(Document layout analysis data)

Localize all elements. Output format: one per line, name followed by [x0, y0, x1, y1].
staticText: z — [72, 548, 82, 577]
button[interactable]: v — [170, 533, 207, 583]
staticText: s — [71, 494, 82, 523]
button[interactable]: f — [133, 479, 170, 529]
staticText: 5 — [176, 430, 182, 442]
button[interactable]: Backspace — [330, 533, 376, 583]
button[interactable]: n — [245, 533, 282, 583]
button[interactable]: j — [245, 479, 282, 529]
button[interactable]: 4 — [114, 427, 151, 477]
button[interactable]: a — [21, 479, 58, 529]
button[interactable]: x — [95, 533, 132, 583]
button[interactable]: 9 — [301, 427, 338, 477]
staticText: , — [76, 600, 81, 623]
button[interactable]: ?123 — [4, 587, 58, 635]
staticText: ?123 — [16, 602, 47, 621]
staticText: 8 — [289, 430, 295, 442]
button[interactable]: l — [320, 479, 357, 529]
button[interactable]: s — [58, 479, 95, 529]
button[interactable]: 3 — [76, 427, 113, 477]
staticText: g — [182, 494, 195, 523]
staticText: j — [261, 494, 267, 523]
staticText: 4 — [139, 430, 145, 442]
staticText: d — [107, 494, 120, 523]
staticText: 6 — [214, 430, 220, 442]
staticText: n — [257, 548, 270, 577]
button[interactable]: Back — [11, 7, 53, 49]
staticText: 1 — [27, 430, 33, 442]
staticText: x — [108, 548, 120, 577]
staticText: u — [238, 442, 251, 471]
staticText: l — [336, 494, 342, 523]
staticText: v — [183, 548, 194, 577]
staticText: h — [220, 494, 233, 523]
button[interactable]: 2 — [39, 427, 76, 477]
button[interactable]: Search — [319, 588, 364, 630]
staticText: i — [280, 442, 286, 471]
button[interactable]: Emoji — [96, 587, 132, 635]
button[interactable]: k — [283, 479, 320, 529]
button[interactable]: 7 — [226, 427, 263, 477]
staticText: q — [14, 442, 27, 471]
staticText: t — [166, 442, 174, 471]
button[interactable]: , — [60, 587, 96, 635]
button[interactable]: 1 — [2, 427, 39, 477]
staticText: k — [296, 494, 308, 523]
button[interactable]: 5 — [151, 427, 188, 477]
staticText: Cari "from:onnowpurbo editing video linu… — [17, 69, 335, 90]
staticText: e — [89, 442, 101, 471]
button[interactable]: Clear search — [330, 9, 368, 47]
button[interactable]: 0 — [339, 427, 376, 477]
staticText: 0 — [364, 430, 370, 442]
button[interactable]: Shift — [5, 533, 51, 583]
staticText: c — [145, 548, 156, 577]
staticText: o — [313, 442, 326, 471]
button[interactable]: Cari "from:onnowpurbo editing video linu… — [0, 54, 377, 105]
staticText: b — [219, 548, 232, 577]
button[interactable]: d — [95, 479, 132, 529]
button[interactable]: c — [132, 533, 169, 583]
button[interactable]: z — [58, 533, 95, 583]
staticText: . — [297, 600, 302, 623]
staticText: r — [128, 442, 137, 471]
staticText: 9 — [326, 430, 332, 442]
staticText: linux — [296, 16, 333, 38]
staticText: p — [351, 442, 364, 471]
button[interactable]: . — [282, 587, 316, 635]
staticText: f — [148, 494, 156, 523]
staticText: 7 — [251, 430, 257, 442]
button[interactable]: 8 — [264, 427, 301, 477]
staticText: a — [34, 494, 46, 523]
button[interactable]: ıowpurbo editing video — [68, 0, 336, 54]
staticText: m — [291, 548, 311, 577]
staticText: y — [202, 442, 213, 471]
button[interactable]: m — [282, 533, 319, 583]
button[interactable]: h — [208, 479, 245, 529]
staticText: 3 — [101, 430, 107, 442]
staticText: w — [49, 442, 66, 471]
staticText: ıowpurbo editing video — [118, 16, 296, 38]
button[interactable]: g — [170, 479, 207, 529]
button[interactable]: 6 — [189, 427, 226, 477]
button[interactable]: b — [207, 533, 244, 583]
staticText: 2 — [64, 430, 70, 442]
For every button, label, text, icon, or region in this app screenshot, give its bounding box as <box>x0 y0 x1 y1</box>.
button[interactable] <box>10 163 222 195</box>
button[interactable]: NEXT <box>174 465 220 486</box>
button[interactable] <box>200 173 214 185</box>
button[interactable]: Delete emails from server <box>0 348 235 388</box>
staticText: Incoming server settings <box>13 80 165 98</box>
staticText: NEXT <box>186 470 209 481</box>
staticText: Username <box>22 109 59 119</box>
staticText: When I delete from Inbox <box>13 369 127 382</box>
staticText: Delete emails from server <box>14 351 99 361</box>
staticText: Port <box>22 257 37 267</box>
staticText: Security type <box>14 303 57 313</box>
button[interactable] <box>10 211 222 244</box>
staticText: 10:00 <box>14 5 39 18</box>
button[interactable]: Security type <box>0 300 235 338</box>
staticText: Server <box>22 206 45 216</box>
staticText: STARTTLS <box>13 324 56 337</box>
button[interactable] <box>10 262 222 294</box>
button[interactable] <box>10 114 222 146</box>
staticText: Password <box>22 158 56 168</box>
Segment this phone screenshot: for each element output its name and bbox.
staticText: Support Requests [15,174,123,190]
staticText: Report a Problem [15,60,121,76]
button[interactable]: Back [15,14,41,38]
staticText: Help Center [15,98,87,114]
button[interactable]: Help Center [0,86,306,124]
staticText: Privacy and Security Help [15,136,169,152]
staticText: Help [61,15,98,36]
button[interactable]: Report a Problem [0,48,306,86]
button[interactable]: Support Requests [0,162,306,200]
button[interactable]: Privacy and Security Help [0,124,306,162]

* * *

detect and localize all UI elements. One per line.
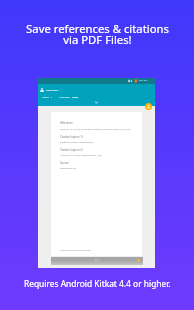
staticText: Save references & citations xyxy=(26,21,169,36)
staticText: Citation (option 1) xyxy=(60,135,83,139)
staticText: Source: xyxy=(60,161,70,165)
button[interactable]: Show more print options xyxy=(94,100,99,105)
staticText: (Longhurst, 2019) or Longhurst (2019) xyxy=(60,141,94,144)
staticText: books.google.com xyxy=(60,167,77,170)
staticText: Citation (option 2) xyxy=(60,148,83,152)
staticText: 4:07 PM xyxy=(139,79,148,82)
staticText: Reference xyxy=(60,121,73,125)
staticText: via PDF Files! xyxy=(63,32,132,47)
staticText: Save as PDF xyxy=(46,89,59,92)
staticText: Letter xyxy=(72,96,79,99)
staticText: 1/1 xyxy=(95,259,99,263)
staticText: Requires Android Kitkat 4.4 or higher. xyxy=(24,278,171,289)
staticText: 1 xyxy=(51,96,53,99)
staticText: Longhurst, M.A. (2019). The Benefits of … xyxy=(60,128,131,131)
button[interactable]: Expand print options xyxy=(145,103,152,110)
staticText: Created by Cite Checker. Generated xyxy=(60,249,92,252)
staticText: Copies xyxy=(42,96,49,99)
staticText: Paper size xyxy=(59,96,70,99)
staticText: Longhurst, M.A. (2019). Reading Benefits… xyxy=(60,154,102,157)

--

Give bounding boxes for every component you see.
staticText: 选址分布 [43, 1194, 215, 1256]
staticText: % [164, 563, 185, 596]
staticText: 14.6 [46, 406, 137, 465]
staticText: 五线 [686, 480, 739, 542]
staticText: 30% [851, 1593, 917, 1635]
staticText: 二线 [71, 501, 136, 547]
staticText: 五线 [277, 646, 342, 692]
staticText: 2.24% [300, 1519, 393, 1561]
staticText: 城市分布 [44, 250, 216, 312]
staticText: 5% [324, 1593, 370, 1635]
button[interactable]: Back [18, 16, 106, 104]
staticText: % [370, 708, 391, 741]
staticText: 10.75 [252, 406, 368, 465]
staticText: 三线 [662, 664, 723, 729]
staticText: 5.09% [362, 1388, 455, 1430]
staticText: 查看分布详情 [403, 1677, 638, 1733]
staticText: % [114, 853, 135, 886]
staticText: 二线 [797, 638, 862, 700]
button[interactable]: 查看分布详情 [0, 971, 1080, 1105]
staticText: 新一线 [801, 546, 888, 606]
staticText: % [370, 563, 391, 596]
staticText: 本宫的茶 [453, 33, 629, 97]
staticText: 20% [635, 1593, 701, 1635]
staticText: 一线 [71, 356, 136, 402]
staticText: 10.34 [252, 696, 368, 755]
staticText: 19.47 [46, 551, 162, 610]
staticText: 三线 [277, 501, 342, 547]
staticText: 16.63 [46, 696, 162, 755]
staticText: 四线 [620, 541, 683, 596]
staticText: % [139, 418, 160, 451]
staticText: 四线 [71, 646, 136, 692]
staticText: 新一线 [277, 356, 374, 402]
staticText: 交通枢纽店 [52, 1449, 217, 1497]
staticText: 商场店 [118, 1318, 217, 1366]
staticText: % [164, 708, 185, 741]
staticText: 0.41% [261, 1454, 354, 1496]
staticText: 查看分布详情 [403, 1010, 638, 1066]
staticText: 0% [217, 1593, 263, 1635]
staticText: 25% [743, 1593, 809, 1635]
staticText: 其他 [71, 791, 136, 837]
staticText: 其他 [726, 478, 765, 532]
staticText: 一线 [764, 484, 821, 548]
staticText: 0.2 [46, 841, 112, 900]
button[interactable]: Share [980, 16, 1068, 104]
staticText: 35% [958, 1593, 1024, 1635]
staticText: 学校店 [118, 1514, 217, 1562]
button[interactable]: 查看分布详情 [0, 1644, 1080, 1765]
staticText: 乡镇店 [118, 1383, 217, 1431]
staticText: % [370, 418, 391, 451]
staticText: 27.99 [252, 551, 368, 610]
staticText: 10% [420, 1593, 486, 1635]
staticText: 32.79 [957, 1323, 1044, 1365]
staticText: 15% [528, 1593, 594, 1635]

### Exercise
All lines above that hold the string "Save" should be copied.

### Answer to the exercise
staticText: Save references & citations xyxy=(26,21,169,36)
staticText: Save as PDF xyxy=(46,89,59,92)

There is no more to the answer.